Trial Information

Hereditary Nonpolyposis Colorectal Cancer in Taiwan－Related Genetic Study and Clinical Applications

HNPCC is an autosomal dominant disease that is clinically characterized by the development
of colorectal cancer (CRC) at an early age (mean age 44 years old). Four genes have been
known to be related to this hereditary disease. It shows an excess of synchronous and
metachronous tumors as well as a preponderance of right-sided tumors (70%). Another feature
has been seen among the families of the HNPCC patients is the occurrence of adenocarcinomas
at other sites (particularly at the endometrial, ovary, stomach, pancreas, ureter, renal
pelvis, and skin). Difficulties arise in distinguishing environmental factors and genetic
predisposition for familial clustering of CRC. The discovery of HNPCC germline mutations has
been momentous in that it enables a clear distinction between carriers and noncarriers for
those who were previously assigned a 50% risk of germline mutation. The informed consent
provided by patients is important for the process of familial study and the search for
germline mutations, these will further provide information for education and counseling.
HNPCC has been reported to be responsible for about 1% to 13% of all CRC. The frequency of
HNPCC varies by geographical areas.

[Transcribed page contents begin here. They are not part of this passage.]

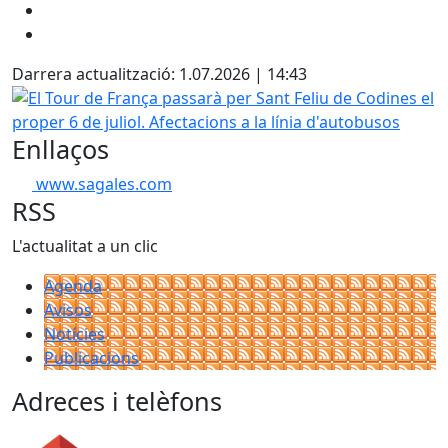
Darrera actualització: 1.07.2026 | 14:43
El Tour de França passarà per Sant Feliu de Codines el prop
Enllaços
www.sagales.com
RSS
L'actualitat a un clic
Agenda
Avisos
Notícies
Publicacions
Adreces i telèfons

The true incidence of HNPCC in Taiwan area is unclear.
From year 1995 to 2000, 50 out of 4500(1.1%) patients were HNPCC according to the Amsterdam
I criteria. MMR gene databases are crucial to understand the relationship between genotype
and phenotype. Kindred sharing the same mutations but living in different places will
provide the information to assess the contribution of environmental factors to colorectal
carcinogenesis. The related clinical and basic researches are thus important for
understanding the mutation spectrum of MMR genes, interaction between oncogenes, tumor
suppressor genes, and roles of genetic polymorphisms in modifying MMR genes in Taiwan.